TOM BARRETT: Sentinel, now they were professional, and I didn’t really have a problem. They were doing their job.
LONG: Thomas Barrett is an individual that had a college education. He was a pharmacist by training, he was in the army, he—life was going on with him, and unfortunately he had an alcohol problem.
BARRETT: And I was real depressed, and I just said, you know, I want a beer, and I walked by this convenience store, and I walked in there.
SEVERSON: So Barrett was arrested for shoplifting a $2 can of beer.
LONG: He was incarcerated, and the judges told him he would have to go on electronic monitoring if he wanted to be released from jail.
SEVERSON: Electronic monitoring costs about $12 a day, and he would have to install a land-line in his home for the monitor to work—all requiring money he didn’t have.
BARRETT: Basically, they said I was going to be locked up until I could make all these arrangements, and I’m thinking, if I’m locked up its going to be more difficult to make these arrangements, plus I have no money.
SEVERSON: Finally, a friend convinced the judge to allow him out of jail long enough to make enough money to stay out of jail.

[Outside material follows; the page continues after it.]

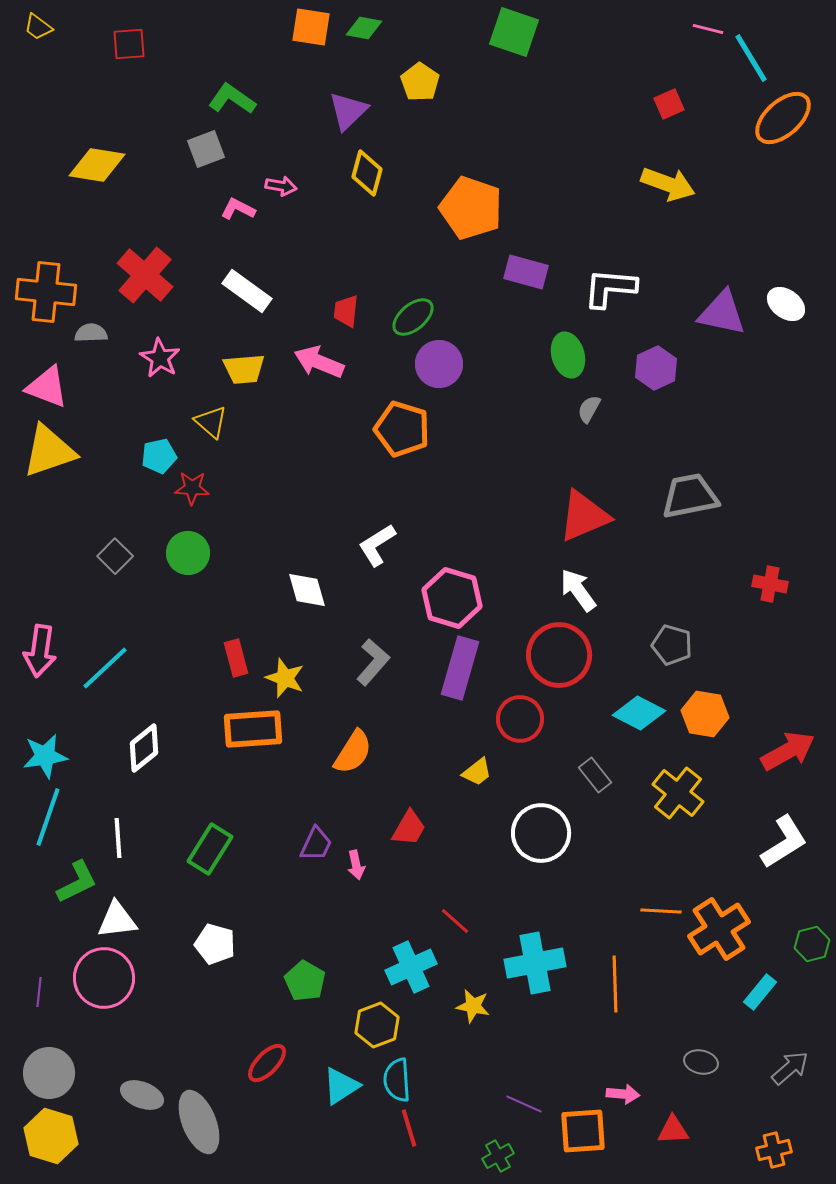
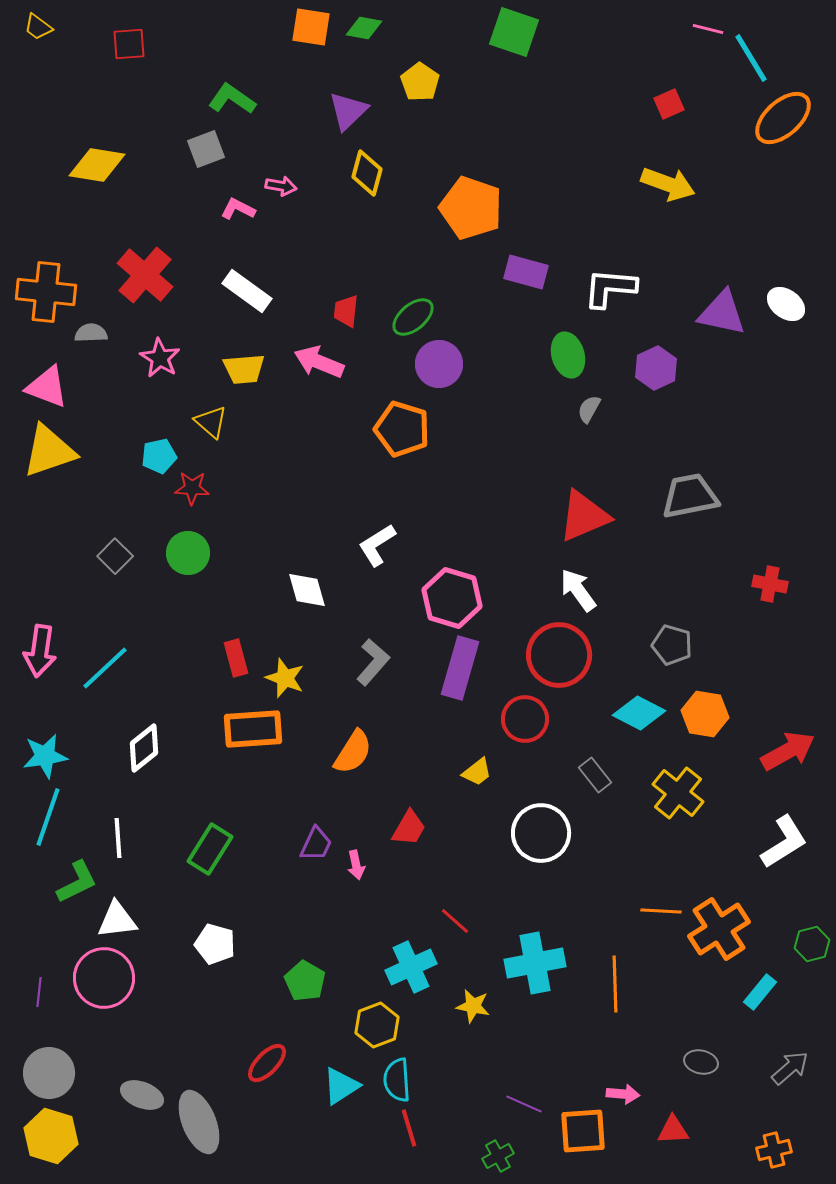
red circle at (520, 719): moved 5 px right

BARRETT: My only income was food stamps and selling plasma, so I was falling behind, and the probation officer said when you get up to about five hundred dollars behind, you get locked up again. And so I got five hundred dollars behind, and I got locked up again.
SEVERSON: Altogether he was locked up three times.

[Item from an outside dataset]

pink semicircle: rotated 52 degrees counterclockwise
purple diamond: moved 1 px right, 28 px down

LONG: I know that jailing cost fifty dollars a day, and I think he was probably in jail for at least 60 days or 70 days, so probably over thirty-five-hundred dollars.

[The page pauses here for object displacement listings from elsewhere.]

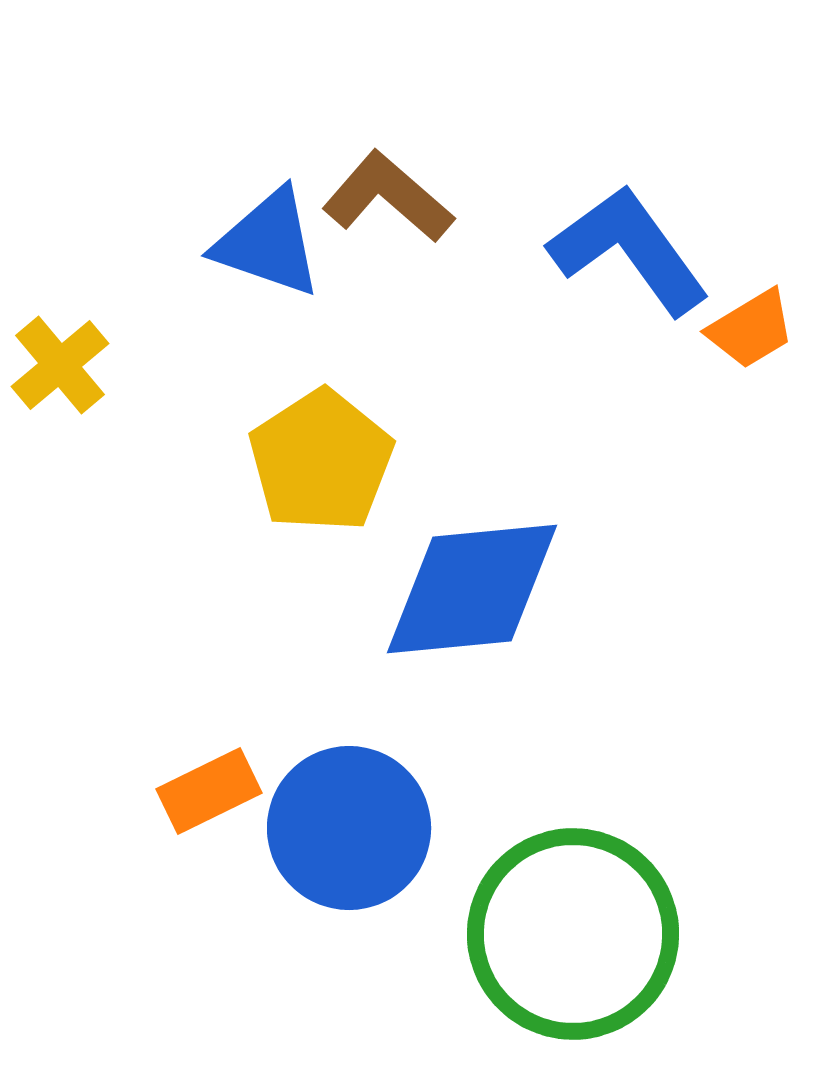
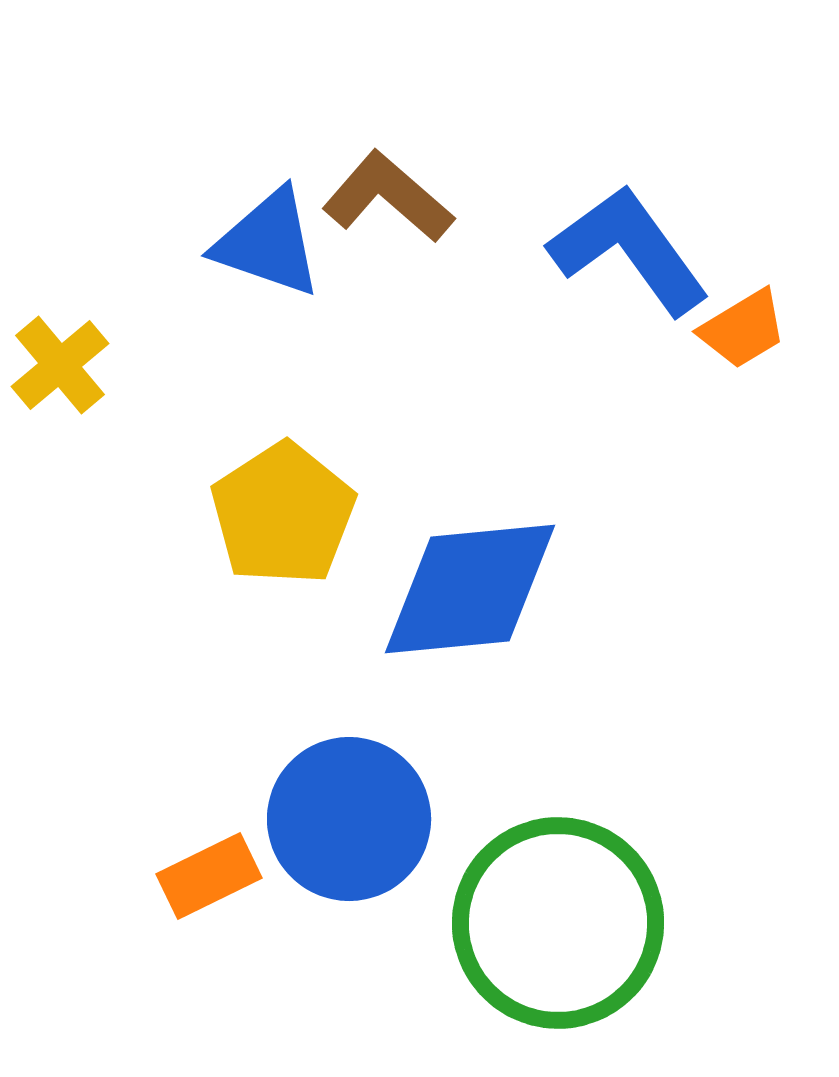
orange trapezoid: moved 8 px left
yellow pentagon: moved 38 px left, 53 px down
blue diamond: moved 2 px left
orange rectangle: moved 85 px down
blue circle: moved 9 px up
green circle: moved 15 px left, 11 px up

SEVERSON: The cost for his jailing was passed on to the taxpayers.
ALBIN-LACKEY: A lot of courts don’t have the funds to pay for their own operations. A lot of courts are under tremendous pressure from local public officials not to be a burden on the taxpayer, to generate revenue instead of costing revenue.
SEVERSON: Caroline Isaacs says local courts are turning to private for-profit companies to save money. More than five million Americans are on probation.
(to Isaacs): But aren’t they saving the taxpayers money?
ISAACS: I have seen no evidence of that thus far.
SEVERSON: It’s estimated that private probation companies in Georgia alone collect fees of over $40 million annually.
LONG: I’m surprised it’s that low. I think it’s higher than that.
SEVERSON: Higher than $40 million?
LONG: Yes, and I don’t think you can know, because they don’t disclose. They’re not required to disclose everything they collect.
ALBIN-LACKEY: A lot of companies provide quarterly bonuses to their employees based on how much money they take in, and I think that’s a perfect example of how these probation officers who work for these private companies are often being explicitly pushed in the direction not of being probation officers in the traditional sense of the term, but in just being very effective at squeezing money out of the people who come into their offices.
LONG: They have an incentive to basically keep people on probation as long as possible, to sell as many services as they can.
SEVERSON: Caroline Isaacs says faith groups that have been involved in incarceration-for-profit issues are now taking a closer look at for-profit probation.
ISAACS: Even beyond, you know, the basic ethical conundrum of incarceration for profit there are other fundamental faith principles. Redemption and forgiveness really are falling by the wayside when we profitize these functions.
SEVERSON: Jack Long is taking 13 probation cases against Sentinel before the Georgia Supreme Court. If he wins, it could severely restrict the profits of companies like Sentinel.
LONG: The judicial branch of government does not need to be involved in helping a company make a profit.
SEVERSON: Among the cases before the court are Clifford Hayes and Tom Barrett, who has quit drinking for over six months.
BARRETT: I’m ashamed of what I did. I made a mistake, but I need to move on.
SEVERSON: Tom Barrett says he forgives the people who have given him such a hard time, but cannot forgive the system.
For RELIGION & ETHICS NEWSWEEKLY, I'm Lucky Severson in Augusta, Georgia.